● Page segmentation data
********

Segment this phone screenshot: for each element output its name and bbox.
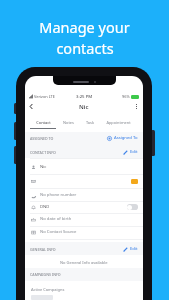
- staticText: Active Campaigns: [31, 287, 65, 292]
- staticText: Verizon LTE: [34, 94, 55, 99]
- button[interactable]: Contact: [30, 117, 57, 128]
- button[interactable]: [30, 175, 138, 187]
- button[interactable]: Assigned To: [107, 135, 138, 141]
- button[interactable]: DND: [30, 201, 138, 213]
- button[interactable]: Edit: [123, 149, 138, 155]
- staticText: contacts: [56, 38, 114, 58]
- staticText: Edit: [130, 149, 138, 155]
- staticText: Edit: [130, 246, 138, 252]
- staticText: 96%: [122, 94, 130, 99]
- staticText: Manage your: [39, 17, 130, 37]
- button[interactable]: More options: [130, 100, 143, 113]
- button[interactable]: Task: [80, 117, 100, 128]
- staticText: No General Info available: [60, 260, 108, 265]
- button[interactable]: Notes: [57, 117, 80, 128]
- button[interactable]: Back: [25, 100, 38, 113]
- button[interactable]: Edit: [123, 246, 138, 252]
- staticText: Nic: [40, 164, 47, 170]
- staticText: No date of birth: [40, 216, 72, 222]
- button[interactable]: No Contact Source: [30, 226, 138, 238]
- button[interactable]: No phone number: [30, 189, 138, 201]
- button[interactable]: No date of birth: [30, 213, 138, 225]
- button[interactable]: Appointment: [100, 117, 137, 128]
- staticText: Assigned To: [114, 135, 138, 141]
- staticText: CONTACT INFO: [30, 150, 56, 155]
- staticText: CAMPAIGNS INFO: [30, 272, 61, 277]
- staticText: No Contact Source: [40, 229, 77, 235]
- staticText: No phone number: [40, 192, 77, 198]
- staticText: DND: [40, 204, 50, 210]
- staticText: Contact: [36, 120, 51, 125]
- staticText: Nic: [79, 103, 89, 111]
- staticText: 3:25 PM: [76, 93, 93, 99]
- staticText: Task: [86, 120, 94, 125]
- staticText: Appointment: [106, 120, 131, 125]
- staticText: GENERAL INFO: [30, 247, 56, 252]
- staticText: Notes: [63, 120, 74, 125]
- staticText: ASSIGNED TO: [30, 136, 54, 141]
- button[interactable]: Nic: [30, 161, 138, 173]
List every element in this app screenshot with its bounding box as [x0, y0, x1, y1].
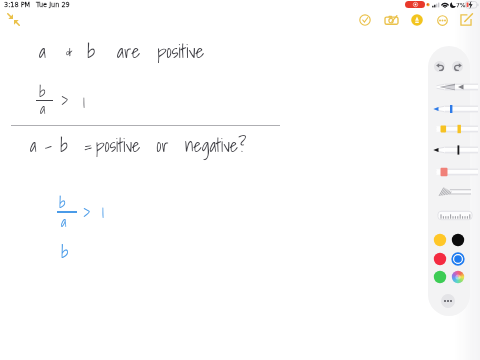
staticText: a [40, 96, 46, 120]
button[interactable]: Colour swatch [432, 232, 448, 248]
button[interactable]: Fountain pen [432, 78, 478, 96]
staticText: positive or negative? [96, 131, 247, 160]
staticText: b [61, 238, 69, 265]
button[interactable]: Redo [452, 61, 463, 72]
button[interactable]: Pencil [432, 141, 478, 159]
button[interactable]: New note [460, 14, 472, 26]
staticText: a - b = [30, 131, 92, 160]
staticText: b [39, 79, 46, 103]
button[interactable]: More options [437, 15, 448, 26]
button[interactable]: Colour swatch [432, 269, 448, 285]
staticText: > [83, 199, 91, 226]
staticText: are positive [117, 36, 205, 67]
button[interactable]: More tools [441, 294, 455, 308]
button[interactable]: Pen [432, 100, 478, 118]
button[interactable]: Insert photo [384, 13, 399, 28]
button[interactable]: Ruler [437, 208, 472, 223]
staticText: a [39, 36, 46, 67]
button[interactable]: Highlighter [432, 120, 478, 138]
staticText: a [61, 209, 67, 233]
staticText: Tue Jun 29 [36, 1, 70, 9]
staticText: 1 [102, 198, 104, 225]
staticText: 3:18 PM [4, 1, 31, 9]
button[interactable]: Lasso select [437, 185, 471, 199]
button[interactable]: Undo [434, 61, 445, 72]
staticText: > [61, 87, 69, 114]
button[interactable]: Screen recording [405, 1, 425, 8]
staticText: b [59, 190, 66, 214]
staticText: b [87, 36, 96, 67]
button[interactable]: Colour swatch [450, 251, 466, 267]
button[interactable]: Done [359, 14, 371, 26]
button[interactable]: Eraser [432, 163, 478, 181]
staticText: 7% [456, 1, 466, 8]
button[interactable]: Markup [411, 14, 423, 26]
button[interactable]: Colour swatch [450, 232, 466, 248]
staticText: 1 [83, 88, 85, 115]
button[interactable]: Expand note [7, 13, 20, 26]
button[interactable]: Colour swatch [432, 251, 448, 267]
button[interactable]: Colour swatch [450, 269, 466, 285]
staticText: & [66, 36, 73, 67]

********

Among the entries, how many lines include the word "options"? Answer with a single number and nothing further.

2